Committee on Appropriations: 
United States Senate: 

In April 2003, the Small Business Administration (SBA) obtained a loan 
monitoring service from Dun & Bradstreet to help manage and oversee the 
lending and risk management activities of lenders that extend 7(a) and 
504 loans to small businesses. The 7(a) and 504 loan programs, named 
after the sections of the acts that authorized them, are SBA's two 
major business loan guarantee programs.[Footnote 1] As of June 30, 
2009, SBA had an outstanding portfolio of $67.6 billion in 7(a) and 504 
loans.

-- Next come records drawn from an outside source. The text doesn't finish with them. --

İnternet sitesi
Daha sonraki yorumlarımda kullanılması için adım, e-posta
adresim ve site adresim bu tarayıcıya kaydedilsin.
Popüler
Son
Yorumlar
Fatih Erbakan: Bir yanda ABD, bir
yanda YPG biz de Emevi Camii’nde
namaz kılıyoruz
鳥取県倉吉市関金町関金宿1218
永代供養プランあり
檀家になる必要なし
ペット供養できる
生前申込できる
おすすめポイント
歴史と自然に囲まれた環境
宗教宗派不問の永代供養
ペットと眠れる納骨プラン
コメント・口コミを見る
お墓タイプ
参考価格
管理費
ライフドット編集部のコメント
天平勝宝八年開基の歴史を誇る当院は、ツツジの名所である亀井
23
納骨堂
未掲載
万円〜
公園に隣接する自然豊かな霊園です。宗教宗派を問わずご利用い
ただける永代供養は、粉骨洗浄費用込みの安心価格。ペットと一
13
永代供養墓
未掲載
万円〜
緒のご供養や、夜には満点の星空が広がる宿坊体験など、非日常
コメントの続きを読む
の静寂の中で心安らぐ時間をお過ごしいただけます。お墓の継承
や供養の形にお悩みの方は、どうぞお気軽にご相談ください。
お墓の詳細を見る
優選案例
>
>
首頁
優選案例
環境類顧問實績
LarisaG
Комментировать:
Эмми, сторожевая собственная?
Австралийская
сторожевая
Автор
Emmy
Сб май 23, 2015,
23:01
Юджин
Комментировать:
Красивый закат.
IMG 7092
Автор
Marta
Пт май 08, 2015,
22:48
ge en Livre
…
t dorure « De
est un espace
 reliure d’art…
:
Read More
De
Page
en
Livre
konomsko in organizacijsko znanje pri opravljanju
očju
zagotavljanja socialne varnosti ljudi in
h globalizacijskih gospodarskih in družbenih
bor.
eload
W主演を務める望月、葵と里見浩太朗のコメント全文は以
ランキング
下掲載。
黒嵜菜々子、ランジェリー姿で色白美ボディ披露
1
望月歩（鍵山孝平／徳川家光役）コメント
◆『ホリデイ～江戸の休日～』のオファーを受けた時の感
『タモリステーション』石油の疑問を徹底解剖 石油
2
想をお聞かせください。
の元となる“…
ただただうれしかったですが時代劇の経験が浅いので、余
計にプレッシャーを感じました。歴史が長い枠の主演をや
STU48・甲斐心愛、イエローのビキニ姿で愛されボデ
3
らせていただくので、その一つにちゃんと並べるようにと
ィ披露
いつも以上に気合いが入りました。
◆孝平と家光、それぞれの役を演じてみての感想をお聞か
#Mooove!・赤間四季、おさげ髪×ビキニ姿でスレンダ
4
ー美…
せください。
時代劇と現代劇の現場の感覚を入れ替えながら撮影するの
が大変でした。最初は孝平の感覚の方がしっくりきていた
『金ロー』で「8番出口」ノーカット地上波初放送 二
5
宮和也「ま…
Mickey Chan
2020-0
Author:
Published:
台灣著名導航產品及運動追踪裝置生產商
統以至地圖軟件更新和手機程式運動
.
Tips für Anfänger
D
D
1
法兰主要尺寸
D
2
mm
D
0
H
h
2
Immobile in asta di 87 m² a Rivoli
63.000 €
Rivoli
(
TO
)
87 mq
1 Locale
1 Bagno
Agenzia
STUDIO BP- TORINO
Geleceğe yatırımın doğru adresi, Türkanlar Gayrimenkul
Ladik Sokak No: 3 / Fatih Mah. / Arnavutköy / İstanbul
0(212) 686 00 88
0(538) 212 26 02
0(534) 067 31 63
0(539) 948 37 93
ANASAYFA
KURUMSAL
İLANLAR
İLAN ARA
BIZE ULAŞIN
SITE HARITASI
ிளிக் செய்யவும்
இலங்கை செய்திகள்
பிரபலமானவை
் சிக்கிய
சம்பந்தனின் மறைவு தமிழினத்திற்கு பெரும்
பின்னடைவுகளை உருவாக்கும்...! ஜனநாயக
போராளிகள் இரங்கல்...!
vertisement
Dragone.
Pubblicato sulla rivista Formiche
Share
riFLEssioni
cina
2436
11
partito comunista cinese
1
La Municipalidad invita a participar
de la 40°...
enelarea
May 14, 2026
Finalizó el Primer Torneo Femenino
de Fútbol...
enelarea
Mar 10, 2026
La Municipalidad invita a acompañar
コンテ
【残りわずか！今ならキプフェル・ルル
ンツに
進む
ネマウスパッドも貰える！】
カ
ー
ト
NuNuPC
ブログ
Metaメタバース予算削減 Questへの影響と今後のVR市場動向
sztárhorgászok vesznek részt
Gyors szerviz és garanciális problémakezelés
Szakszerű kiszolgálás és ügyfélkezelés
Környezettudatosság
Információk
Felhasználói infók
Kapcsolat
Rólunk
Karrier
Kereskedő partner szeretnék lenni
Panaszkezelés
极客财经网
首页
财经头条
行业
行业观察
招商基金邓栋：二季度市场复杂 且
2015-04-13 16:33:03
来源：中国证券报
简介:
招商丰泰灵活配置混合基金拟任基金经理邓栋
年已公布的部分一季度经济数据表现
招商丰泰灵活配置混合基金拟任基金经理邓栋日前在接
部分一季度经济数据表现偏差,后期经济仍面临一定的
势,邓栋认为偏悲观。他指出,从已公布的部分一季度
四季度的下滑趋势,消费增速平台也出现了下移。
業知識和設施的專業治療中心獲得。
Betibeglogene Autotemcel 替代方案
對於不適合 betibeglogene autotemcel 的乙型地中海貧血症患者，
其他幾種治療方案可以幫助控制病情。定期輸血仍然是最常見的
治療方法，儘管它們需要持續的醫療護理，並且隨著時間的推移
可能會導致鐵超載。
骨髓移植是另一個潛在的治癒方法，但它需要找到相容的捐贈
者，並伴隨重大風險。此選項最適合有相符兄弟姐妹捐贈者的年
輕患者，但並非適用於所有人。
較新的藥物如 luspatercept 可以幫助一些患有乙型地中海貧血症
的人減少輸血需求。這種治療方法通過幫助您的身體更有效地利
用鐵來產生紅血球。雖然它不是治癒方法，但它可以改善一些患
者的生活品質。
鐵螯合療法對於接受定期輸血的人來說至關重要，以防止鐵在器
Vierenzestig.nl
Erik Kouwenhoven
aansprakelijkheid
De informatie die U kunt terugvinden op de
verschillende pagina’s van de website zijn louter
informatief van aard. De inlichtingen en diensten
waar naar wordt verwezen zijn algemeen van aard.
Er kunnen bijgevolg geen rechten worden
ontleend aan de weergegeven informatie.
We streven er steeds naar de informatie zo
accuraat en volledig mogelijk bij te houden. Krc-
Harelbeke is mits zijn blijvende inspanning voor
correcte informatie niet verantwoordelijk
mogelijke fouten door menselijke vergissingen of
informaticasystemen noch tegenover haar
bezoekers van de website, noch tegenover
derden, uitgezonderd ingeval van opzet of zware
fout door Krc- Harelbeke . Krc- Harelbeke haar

Because SBA guarantees the individual loans that lenders 
originate, it uses the Dun & Bradstreet service, now called the Loan 
and Lender Monitoring System (L/LMS), to monitor the individual risk 
that each loan poses to the agency in order to identify those lenders 
whose SBA loan operations and portfolios may require additional 
monitoring or other actions. In 2004, we reviewed the service and found 
that it was a positive and necessary step in improving SBA's oversight 
of lenders but determined that the agency needed to develop policies 
and procedures to ensure that it used the service in a way that 
resulted in improved oversight of lenders.[Footnote 2] Since we issued 
our report in June 2004, SBA has made progress in developing policies 
for using L/LMS and expanding its use. For example, SBA hired a 
contractor to develop a lender risk rating system (that is, an off-site 
monitoring tool that produces a risk score for each lender) based on L/ 
LMS data. This system enabled SBA for the first time to monitor the 
approximately 4,000 smaller lenders that it had not previously 
reviewed. However, questions have been raised about the extent to which 
SBA has used its lender risk rating system to improve its oversight of 
lenders--for example, to target lenders for on-site review. The SBA 
Inspector General reported in May 2008 that SBA had been unable to 
sufficiently mitigate the risk posed by lenders that it had identified 
as high risk and that SBA's 7(a) program had incurred a cumulative net 
loss for four lenders of $329 million as of September 2007.[Footnote 3] 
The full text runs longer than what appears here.